### Data excerpts
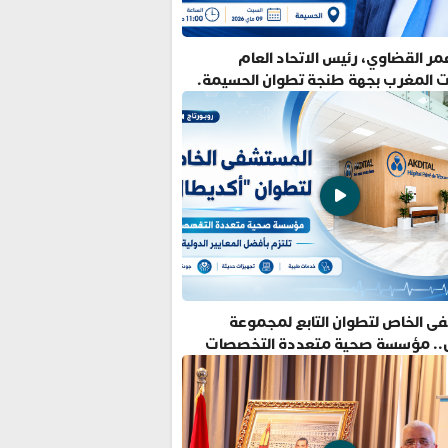
ر القضاوي، رئيس الاتحاد العام
ت المغرب بجهة طنجة تطوان الحسيمة.
ى الخاص لتطوان التابع لمجموعة
.. مؤسسة صحية متعددة التخصصات
فضل المعايير الدولية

### Problem to work on
Please repeat every record exactly as it stands, leaving out any pictures.

### Response area
ر القضاوي، رئيس الاتحاد العام
ت المغرب بجهة طنجة تطوان الحسيمة.
ى الخاص لتطوان التابع لمجموعة
.. مؤسسة صحية متعددة التخصصات
فضل المعايير الدولية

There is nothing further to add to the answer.